I had an interesting conversation with our cover bike builder Caleb Owens. While we were waiting on the model to put on less clothing, we were discussing how the custom motorcycle scene has changed so much as of late. It seems like only a few years ago, if a bike didn’t have a theme to it, it just wasn’t considered cool. During that time Caleb was busy building old bikes with some of his friends. He explained to me back then you really didn’t see that many old bikes and when you did, there was an instant bond. From that bond of a few like-minded builders grew group rides. From those group rides came small shows. Those small shows have morphed into full-blown rallies like Born-Free 4 with more than 15,000 attendees. In just a few short years, what was once considered low-class budget builds by grease monkeys had taken off to world-class builders creating bikes for just one event.

The same evolution could be said for the mini-bike scene. I used to be all into modifying 50cc mini-bikes. Yes those same ones that are made for your three-year old. What started as a few guys jumping their kids’ bikes on a drunken dare grew as people began to make small tracks in their backyards. From there the scene grew out of control until its peak with ex-Super Cross champions racing on specially built machines costing tens of thousands of dollars. The bikes had morphed from binge drinking bets on who can jump the farthest to miniature factory-prepped race machines built compact by design with full-size bike suspension.

It’s only when look back can you stop and say WTF? What just happened? How did something so fun and so different get out of control? Where did all the fun go?

Today that same underground uprising is unraveling before our eyes. What’s new looks old and what’s old is hot. Oh sure, the race for the big-wheel baggers is going strong and you can never push too much power out of a putter. But it seems what’s greasy is gold and again raw talent is surpassing what can be bought from the shelves.

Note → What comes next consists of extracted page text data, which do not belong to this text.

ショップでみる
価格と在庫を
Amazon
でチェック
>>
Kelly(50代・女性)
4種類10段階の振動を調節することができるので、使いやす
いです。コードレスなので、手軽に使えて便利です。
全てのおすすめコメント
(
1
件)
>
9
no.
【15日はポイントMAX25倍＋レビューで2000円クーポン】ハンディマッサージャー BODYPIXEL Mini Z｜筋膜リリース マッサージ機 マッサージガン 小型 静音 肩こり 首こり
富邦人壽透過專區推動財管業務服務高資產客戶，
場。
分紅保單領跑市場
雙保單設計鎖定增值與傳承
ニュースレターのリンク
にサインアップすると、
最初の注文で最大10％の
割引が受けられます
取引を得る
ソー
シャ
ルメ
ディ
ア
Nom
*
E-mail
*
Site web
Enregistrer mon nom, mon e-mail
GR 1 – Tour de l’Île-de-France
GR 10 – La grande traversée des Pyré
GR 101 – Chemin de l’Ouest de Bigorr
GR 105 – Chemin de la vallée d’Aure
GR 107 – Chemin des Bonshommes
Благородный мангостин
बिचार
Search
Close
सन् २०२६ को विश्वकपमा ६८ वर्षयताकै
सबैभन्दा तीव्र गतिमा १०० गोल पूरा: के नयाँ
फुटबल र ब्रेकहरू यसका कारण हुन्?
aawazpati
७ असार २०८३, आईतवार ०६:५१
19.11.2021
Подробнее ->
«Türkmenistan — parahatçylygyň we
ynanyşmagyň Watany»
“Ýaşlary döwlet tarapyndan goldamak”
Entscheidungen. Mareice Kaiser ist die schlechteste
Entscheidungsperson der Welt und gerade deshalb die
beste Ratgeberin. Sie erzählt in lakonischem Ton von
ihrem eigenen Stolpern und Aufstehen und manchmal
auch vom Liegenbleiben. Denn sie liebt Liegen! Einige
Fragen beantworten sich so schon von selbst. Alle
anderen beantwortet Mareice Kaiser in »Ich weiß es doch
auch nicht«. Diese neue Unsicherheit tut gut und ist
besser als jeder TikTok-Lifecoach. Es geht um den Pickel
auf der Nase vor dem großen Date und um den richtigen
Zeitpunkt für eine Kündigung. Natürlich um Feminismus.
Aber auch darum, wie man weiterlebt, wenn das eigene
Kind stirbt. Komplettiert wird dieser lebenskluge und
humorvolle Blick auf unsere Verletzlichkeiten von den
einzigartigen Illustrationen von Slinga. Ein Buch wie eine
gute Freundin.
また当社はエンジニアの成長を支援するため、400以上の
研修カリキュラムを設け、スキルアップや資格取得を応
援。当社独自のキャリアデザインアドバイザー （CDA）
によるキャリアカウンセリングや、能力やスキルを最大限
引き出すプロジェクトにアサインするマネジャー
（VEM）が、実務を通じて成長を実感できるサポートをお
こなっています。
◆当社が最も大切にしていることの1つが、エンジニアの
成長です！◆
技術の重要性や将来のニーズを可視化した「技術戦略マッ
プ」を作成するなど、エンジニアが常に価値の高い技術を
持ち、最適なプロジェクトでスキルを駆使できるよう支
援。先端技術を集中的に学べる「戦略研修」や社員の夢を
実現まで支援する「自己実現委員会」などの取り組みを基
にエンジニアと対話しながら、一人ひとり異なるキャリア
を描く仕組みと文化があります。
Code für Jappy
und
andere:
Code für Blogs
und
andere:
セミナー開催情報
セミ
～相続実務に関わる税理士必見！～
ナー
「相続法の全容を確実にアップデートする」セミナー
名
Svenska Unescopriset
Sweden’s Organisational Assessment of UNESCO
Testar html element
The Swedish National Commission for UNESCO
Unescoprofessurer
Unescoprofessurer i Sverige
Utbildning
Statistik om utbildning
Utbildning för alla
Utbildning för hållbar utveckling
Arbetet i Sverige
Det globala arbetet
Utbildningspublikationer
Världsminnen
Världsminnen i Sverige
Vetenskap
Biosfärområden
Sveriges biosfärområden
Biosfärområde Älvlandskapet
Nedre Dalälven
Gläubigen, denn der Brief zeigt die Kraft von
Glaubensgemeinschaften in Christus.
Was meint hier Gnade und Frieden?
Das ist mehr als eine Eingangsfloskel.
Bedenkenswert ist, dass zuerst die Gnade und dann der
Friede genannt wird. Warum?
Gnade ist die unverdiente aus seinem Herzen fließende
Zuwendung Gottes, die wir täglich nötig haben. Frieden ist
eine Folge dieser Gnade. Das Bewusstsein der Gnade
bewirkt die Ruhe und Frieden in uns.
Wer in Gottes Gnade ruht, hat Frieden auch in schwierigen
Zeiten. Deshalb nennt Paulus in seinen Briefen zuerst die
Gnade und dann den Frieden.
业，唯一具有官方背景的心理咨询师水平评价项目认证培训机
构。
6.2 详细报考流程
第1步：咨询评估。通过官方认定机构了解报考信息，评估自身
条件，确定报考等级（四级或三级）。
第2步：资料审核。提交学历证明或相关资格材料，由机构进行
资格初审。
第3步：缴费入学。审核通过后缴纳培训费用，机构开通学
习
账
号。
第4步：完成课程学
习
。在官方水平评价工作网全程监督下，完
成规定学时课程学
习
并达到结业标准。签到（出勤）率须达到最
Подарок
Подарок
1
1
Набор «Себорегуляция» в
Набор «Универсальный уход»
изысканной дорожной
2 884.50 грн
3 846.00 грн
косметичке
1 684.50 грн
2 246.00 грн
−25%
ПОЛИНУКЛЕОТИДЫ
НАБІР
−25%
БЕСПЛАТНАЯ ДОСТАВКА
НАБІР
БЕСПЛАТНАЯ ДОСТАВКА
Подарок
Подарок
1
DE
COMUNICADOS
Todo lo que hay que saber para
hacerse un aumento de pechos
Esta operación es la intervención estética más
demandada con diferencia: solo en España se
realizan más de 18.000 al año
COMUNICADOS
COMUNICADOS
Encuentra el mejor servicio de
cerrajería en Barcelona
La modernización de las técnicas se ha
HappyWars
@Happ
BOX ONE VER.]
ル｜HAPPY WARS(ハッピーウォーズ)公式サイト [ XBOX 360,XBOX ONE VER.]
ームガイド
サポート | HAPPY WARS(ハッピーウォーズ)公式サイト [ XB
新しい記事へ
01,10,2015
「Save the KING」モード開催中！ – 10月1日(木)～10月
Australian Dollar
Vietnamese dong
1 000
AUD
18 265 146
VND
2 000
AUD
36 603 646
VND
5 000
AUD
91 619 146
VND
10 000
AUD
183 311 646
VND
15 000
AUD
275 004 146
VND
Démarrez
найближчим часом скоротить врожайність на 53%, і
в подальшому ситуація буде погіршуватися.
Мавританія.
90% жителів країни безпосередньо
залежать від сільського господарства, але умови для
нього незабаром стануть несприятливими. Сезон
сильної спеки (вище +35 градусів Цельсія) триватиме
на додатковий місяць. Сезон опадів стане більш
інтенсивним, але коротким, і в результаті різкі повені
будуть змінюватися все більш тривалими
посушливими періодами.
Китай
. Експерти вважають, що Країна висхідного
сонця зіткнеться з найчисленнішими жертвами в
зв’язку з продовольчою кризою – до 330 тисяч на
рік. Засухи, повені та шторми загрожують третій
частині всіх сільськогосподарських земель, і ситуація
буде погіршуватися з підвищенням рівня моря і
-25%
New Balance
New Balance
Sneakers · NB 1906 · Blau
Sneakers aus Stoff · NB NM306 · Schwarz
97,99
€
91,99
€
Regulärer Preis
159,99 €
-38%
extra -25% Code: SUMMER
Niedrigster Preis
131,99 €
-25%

It kind of makes you want to stop and look around at what’s NOT hot at the moment. Who are the butt of the jokes and which bikes are being labeled lame … right now. Out there somewhere is a bunch of “kids” that don’t know shit about how bikes should be built, making their bikes their way. They aren’t following the preset rules or looking to the big names in the industry for design ideas. The next time you see some “young punk” doing it all wrong, stop and try to understand his point of view, if just for one second. You never know. One single non-judgmental word of encouragement might be the fuel to spark his fire. Then one day when it’s his time in the spotlight, hopefully he will step down off the stage and say thank you. Tomorrow’s trends are being formed today and no matter how hard you try, you too will one day be the dad at the disco. Until then, as long as it’s got two-wheels and a motor and it’s cool to you, I salute you.